К Элле Фицджеральд, кумирами которой долгое время оставались Бинг Кросби и свинговый ансамбль сестёр Бозуэлл, такое понимание джаза пришло позднее, вызревая, пока она осваивала для себя блюз, баллады, язык джаза и исполнительские приемы. Зато уж когда пришло, изменило её до неузнаваемости. С ролью блестящей исполнительницы чужих песен она распрощалась легко и безболезненно — как ящерица со старой кожей.
Фицджеральд рвалась вступить в пьянящее творческое состязание-соперничество-содружество, являющееся самим сердцем джазовой игры; певица сумела стать равноправным партнером с музыкантами: перебрасываться с ними музыкальными шутками и подначками, кокетничать или вдруг застать врасплох агрессивным наскоком, а потом растрогать лирическим признанием. Благо её мощный голос, от которого, говорят, лопались хрустальные бокалы, позволял ей «виртуозить» и импровизировать напропалую.
Работая в би-бопе, она, как когда-то Армстронг, стирала границу между голосом и инструментом. «Когда я пою, – говорила Элла, — я мысленно ставлю себя на место тенор-саксофона». Причем, добавим, не просто саксофона, а конкретного саксофона Чарли Паркера — Фицджеральд могла имитировать голосом любой инструмент оркестра. Её скэт, доведённый до немыслимых пределов виртуозности, заряжал брызжущей энергией, доводил слушателей до экстаза — с лёгкой руки Эллы скэт стал важнейшим стилеобразующим принципом джазового вокала.

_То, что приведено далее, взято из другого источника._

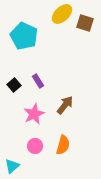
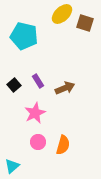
cyan pentagon: rotated 12 degrees counterclockwise
brown arrow: moved 17 px up; rotated 30 degrees clockwise
pink star: moved 1 px right, 1 px up
pink circle: moved 3 px right, 4 px up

Записанные в эти годы шедевры «Flying Home», «Lady Be Good», «How High the Moon» открыли миру не только новую звезду, но и новое измерение в самом джазе. При этом в исполнении певицы не было драматизма, как у Билли Холидэй или Эдит Пиаф. Иногда ей даже ставили в вину отсутствие трагизма: мол, поёт о разбитой любви без надрыва или страданий в голосе.
Но такова уж была Элла — солнечная, с лёгким сердцем, излучающая радость, улыбку. И абсолютно не соответствующая клише звезды: несмотря на титул Первой леди джаза, миллионы и мировую славу, сохранила детскую непосредственность и душевную чистоту, оставалась скромной, не богемной, равнодушной к славе. Наградами, медалями и всевозможными дипломами с почётными степенями у Эллы была полностью забита целая комната в доме. Певица сама была живой легендой джаза, покорившей все континенты, выступавшей с лучшими мировыми исполнителями, завоевавшей все мыслимые знаки отличия, бесчисленные звания и преданную любовь миллионов почитателей её искусства.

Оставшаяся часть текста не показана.